(Data records)
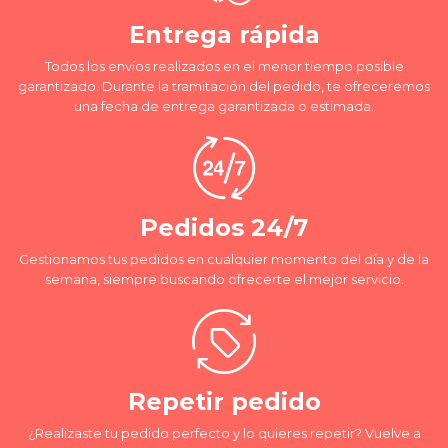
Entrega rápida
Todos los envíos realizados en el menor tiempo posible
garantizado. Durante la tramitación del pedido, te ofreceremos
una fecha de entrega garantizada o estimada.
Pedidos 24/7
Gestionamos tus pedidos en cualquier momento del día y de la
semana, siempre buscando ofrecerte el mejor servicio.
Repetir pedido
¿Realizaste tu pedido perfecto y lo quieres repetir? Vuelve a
--
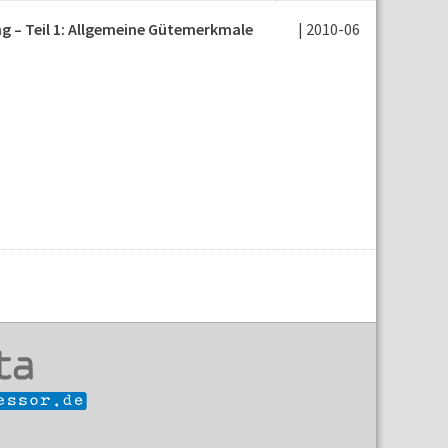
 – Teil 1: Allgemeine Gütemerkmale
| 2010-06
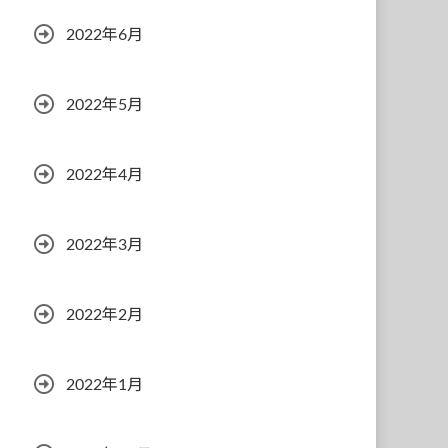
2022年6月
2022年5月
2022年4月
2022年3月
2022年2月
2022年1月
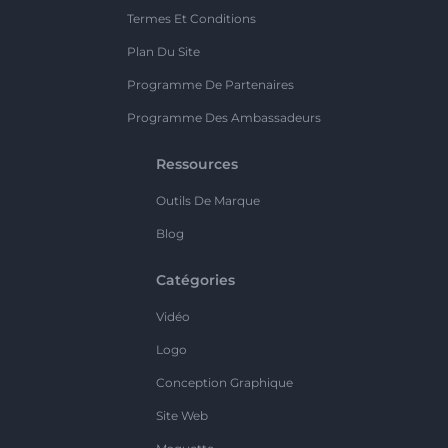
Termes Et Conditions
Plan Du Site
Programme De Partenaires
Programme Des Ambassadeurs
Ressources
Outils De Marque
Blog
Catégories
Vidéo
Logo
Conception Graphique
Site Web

* **YOUR INSTRUCTIONS**
After locating the line with "Entrega rápida" above, return that line and every later line through the one with "repetir? Vuelve a", word for word and with nothing else.

* **ANSWER SPACE**
Entrega rápida
Todos los envíos realizados en el menor tiempo posible
garantizado. Durante la tramitación del pedido, te ofreceremos
una fecha de entrega garantizada o estimada.
Pedidos 24/7
Gestionamos tus pedidos en cualquier momento del día y de la
semana, siempre buscando ofrecerte el mejor servicio.
Repetir pedido
¿Realizaste tu pedido perfecto y lo quieres repetir? Vuelve a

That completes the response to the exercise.